This analyzes the features of training set A and prints a report. As the features are the same for all locations, we assume that it does not matter what location we create the report for when trying to observe correlations.

![image.png](attachment:image.png)

#### Pressure: `msl_pressure:hPa`, `pressure_100m:hPa`, `pressure_50m:hPa`, `sfc_pressure:hPa`

We observe a strong correlation between all the features about pressure. It could therefore be useful to combine them into one column by for example using mean.

#### Radiation: `diffuse_rad:W`, `direct_rad:W`, `diffuse_rad_1h:J`, `direct_rad_1h:J`

All these features have a strong correlations between each other. Combining the features of the metric could give more information about the radiation. Two new features could therefore be made where one of them is the mean of `diffuse_rad:W` and `direct_rad:W` and the other one the mean of `diffuse_rad_1h:J`, `direct_rad_1h:J`.


#### Snow: `snow_density`, `snow_depth`, `snow_drift`, `snow_melt_10min` and `snow_water`

These attributes are interesting when there is snow, however when there is no snow, the rate at which it melts does not matter in terms of solar production (since ther is no snow). 

Thus a state where `snow_melt_10min` = `0` can be very bad when there is snow, and totally irrelevant when there is none. 


# Models and feature engineering

## Linear regression, HistGradientBoosting and Random Forrest

As mentioned earlier we need to downscale x so that we have the same amount of columns for x and y. This was the first problem we tried to solve. In the beginning we agreed to use simple models to test if the data aggregation and cleaning worked and produced an accepted prediction. We also align with the x-data and y-data by merging on `time` and `date_forecast` columns.

At this stage we did not have the reading of the data that was used in at the top of this notebook to plot. We had a much simpler reading where we directly read all data and did not concatenate observed and estimated until the aggregation.

In [None]:
X_train_estimated_a = pd.read_parquet('../data/A/X_train_estimated.parquet')
X_train_estimated_b = pd.read_parquet('../data/B/X_train_estimated.parquet')
X_train_estimated_c = pd.read_parquet('../data/C/X_train_estimated.parquet')

X_train_observed_a = pd.read_parquet('../data/A/X_train_observed.parquet')
X_train_observed_b = pd.read_parquet('../data/B/X_train_observed.parquet')
X_train_observed_c = pd.read_parquet('../data/C/X_train_observed.parquet')
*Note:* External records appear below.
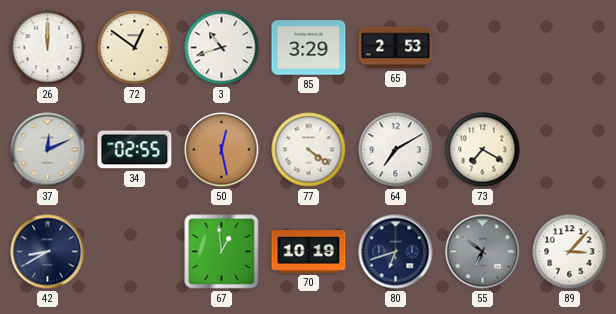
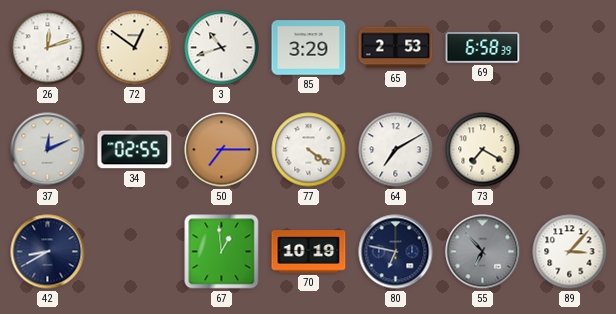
26: 12:00 -> 12:12
69: none -> 6:58
50: 12:28 -> 7:15
80: 6:42 -> 6:47
55: 6:51 -> 6:53
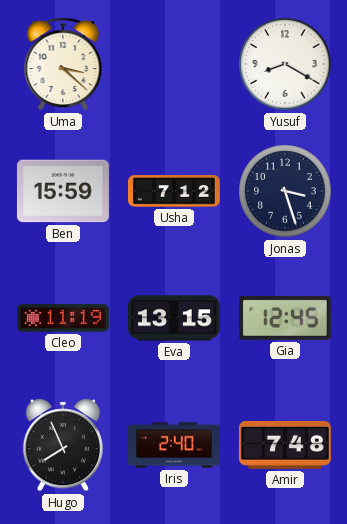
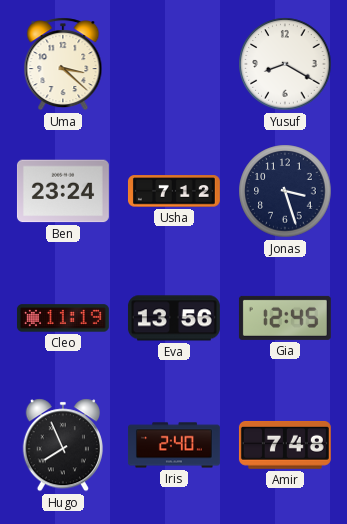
Ben: 15:59 -> 23:24
Eva: 13:15 -> 13:56
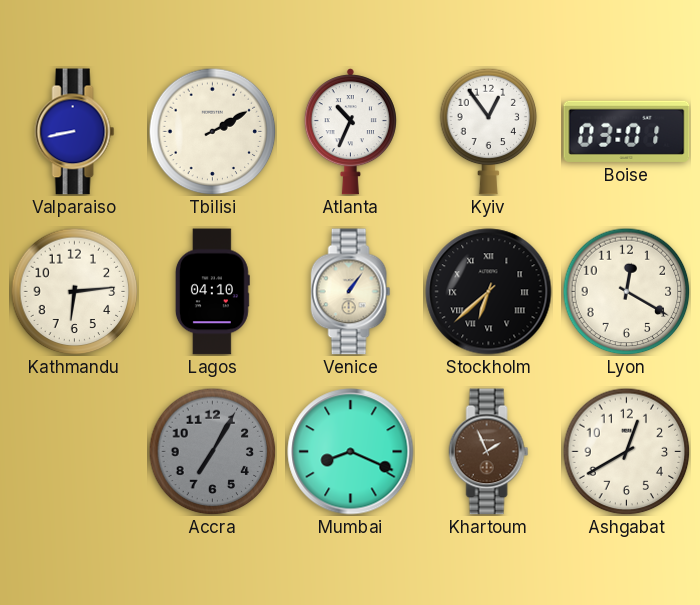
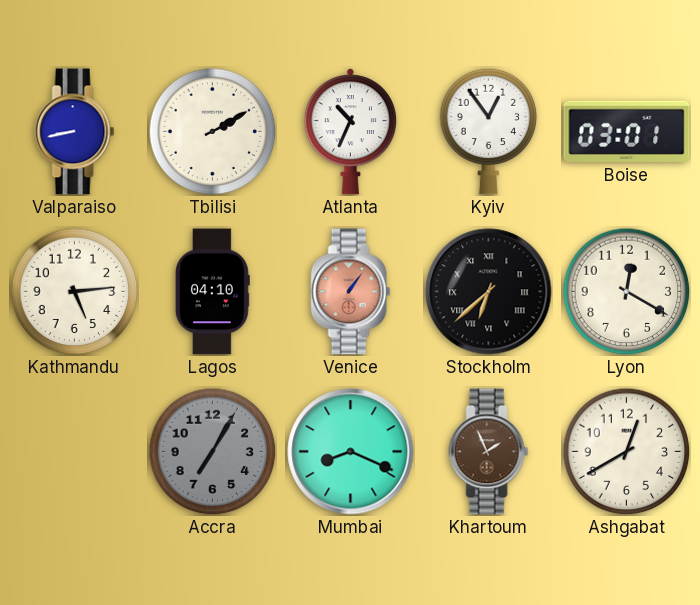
Kathmandu: 6:14 -> 5:14
Venice dial: cream -> salmon
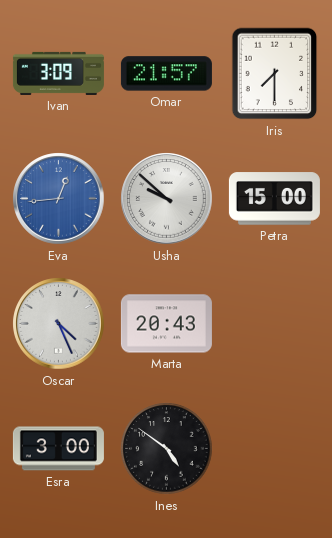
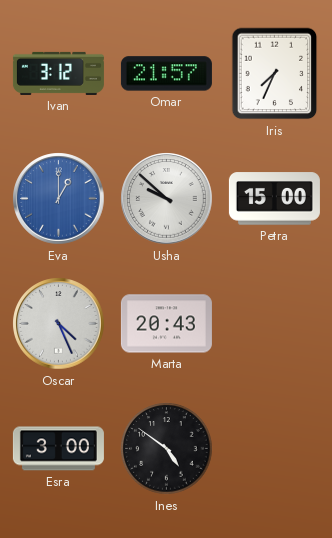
Ivan: 3:09 -> 3:12
Iris: 7:30 -> 7:34
Eva: 12:44 -> 1:00
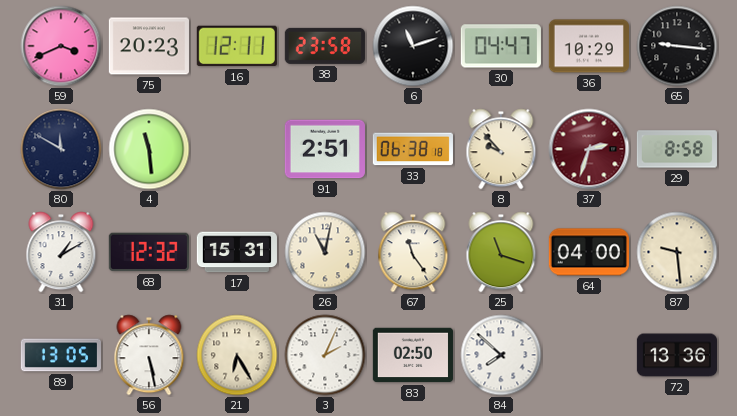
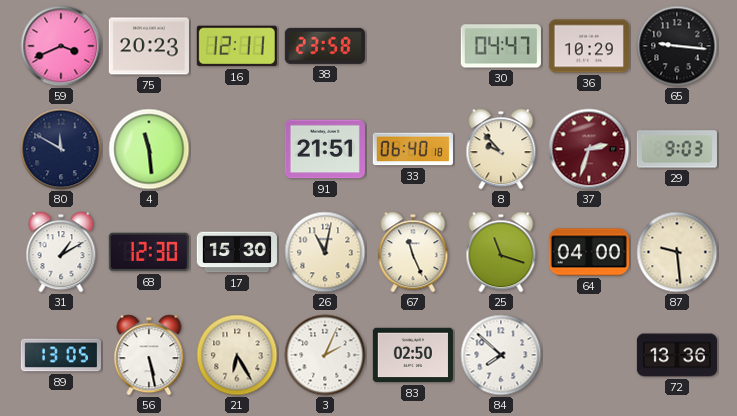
6: 11:12 -> none
91: 2:51 -> 21:51
33: 06:38 -> 06:40
29: 8:58 -> 9:03
68: 12:32 -> 12:30
17: 15:31 -> 15:30
67: 11:24 -> 11:26
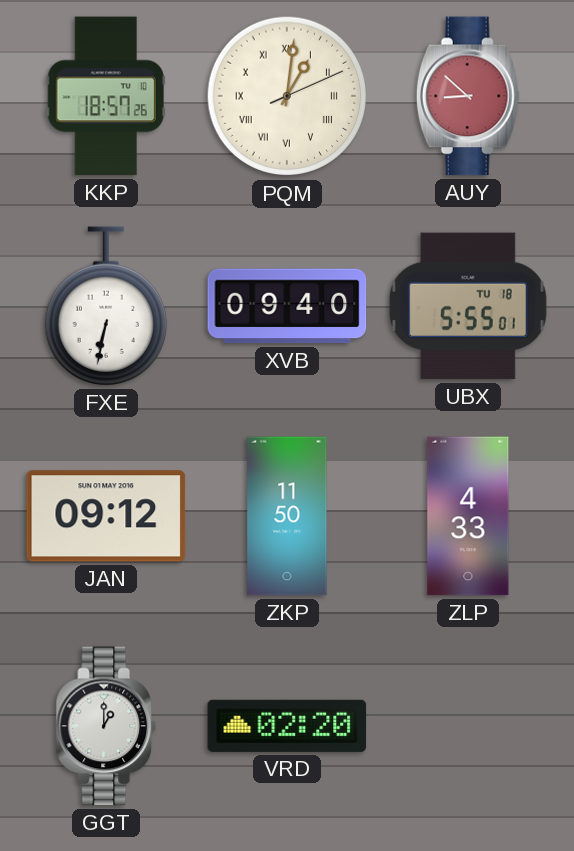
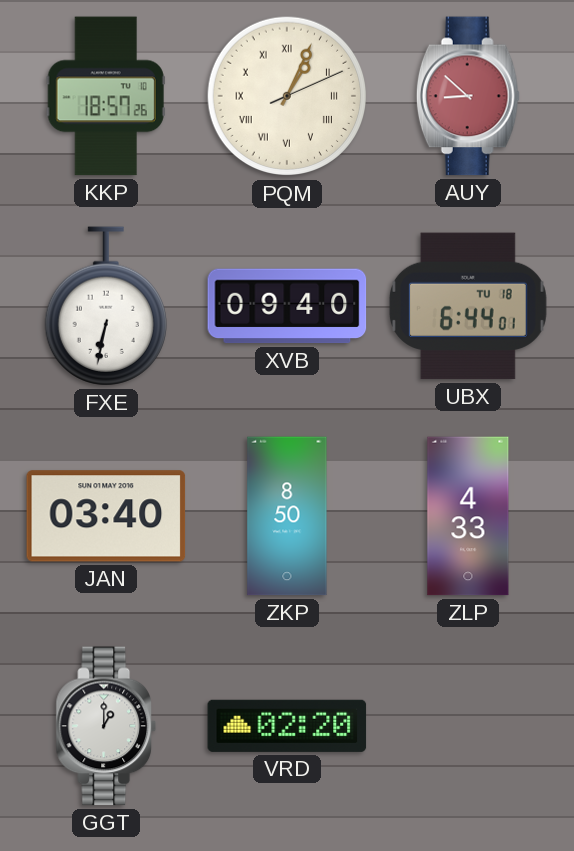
PQM: 1:01 -> 1:04
UBX: 5:55 -> 6:44
JAN: 09:12 -> 03:40
ZKP: 11:50 -> 8:50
X_test_estimated_a = pd.read_parquet('../data/A/X_test_estimated.parquet')
X_test_estimated_b = pd.read_parquet('../data/B/X_test_estimated.parquet')
X_test_estimated_c = pd.read_parquet('../data/C/X_test_estimated.parquet')

train_targets_a = pd.read_parquet('../data/A/train_targets.parquet')
train_targets_b = pd.read_parquet('../data/B/train_targets.parquet')
train_targets_c = pd.read_parquet('../data/C/train_targets.parquet')

### Data aggregation

In [None]:
"""
Clean up data set A, B and C
"""

def data_aggregation(x_train_est, x_train_observe, y_train):

  if 'date_calc' in x_train_est.columns:
    x_train_est.drop(columns="date_calc", inplace=True)

  x_train = pd.concat([x_train_observe, x_train_est])

  # Group the rows into blocks of 4 and apply the aggregation function
  agg_func = {col: 'mean' for col in x_train.columns[1:]}
  X_train_downscaled = x_train.groupby(x_train.index // 4).agg({**{'date_forecast': 'first'}, **agg_func})

  y_train.dropna(inplace=True)
  combined_data = pd.merge(X_train_downscaled, y_train, left_on='date_forecast', right_on='time')
  y_train = combined_data['pv_measurement']

  if 'date_forecast' and 'time' and 'pv_measurement' in combined_data.columns:
    combined_data.drop(columns="date_forecast", inplace=True)
    combined_data.drop(columns="time", inplace=True)
    combined_data.drop(columns="pv_measurement", inplace=True)

  return combined_data, y_train

x_train_a, y_train_a = data_aggregation(X_train_estimated_a, X_train_observed_a, train_targets_a)
x_train_b, y_train_b = data_aggregation(X_train_estimated_b, X_train_observed_b, train_targets_b)
x_train_c, y_train_c = data_aggregation(X_train_estimated_c, X_train_observed_c, train_targets_c)


def data_aggregation_test(x_test_est):

  # Group the rows into blocks of 4 and apply the aggregation function
  agg_func = {col: 'mean' for col in x_test_est.columns[1:]}
  X_test_downscaled = x_test_est.groupby(x_test_est.index // 4).agg({**{'date_forecast': 'first'}, **agg_func})

  if 'date_forecast' in X_test_downscaled.columns:
    X_test_downscaled.drop(columns="date_forecast", inplace=True)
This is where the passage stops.